IGS/gEAR

Some uploads failing due to character set

Closed this issue · 3 comments

Example dataset title: Stress-induced β cell early senescence .....

On upload the error is:

Exception: Failed to insert metadata: 1366 (HY000): Incorrect string value: '\xCE\xB2 cel...' for column 'title' at row 1

To support this, need to change the encoding to utf8mb4

Here are the commands needed to patch an existing DB. @adkinsrs , you'll need to do this for your local devel instances.
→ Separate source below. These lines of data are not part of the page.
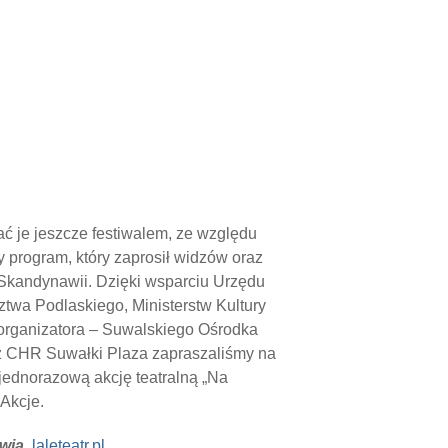
ć je jeszcze festiwalem, ze względu
y program, który zaprosił widzów oraz
 Skandynawii. Dzięki wsparciu Urzędu
wa Podlaskiego, Ministerstw Kultury
łorganizatora – Suwalskiego Ośrodka
az CHR Suwałki Plaza zapraszaliśmy na
jednorazową akcję teatralną „Na
-Akcje.
awia
,
laleteatr.pl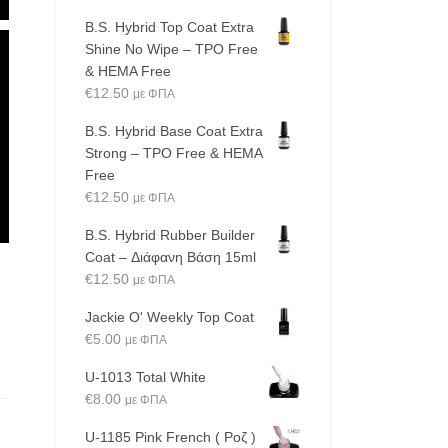
B.S. Hybrid Top Coat Extra
Shine No Wipe – TPO Free
& HEMA Free
€
12.50
με ΦΠΑ
B.S. Hybrid Base Coat Extra
Strong – TPO Free & HEMA
Free
€
12.50
με ΦΠΑ
B.S. Hybrid Rubber Builder
Coat – Διάφανη Βάση 15ml
€
12.50
με ΦΠΑ
Jackie O' Weekly Top Coat
€
5.00
με ΦΠΑ
U-1013 Total White
€
8.00
με ΦΠΑ
U-1185 Pink French ( Ροζ )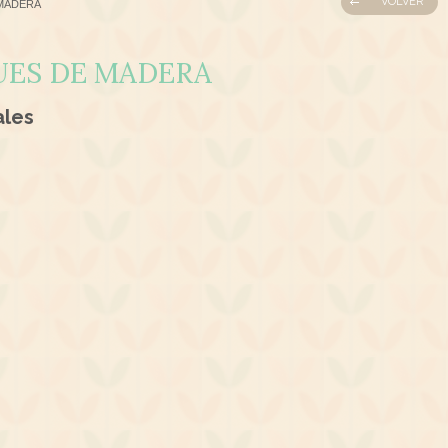
VOLVER
MADERA
UES DE MADERA
ales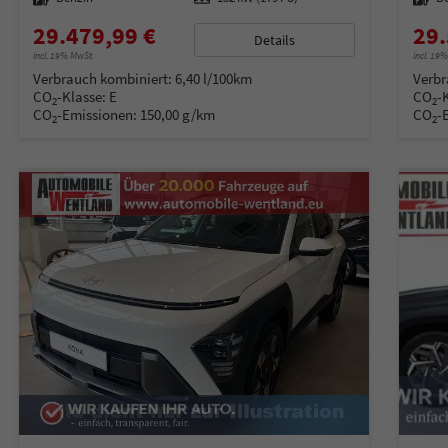
29.479,99 €
29.
Details
incl. 19% MwSt.
incl. 19
Verbrauch kombiniert:
6,40 l/100km
Verbr
CO
-Klasse:
E
CO
-
2
2
CO
-Emissionen:
150,00 g/km
CO
-
2
2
ALTER TABLE dataset DROP INDEX text_idx;
ALTER TABLE dataset DROP INDEX text_with_geo_idx;
ALTER TABLE dataset DROP INDEX text_with_geo_pubmed_idx;

ALTER TABLE dataset MODIFY COLUMN title VARCHAR(255)  
    CHARACTER SET utf8mb4 COLLATE utf8mb4_unicode_ci NOT NULL;

ALTER TABLE dataset MODIFY COLUMN ldesc TEXT
    CHARACTER SET utf8mb4 COLLATE utf8mb4_unicode_ci;

ALTER TABLE dataset MODIFY COLUMN geo_id VARCHAR(50)
    CHARACTER SET utf8mb4 COLLATE utf8mb4_unicode_ci;

ALTER TABLE dataset MODIFY COLUMN pubmed_id VARCHAR(20)
    CHARACTER SET utf8mb4 COLLATE utf8mb4_unicode_ci;

ALTER TABLE dataset ADD FULLTEXT INDEX text_idx (title, ldesc);
ALTER TABLE dataset ADD FULLTEXT INDEX text_with_geo_idx (title, ldesc, geo_id);
ALTER TABLE dataset ADD FULLTEXT INDEX text_with_geo_pubmed_idx (title, ldesc, geo_id, pubmed_id);

This has been deployed on NeMO.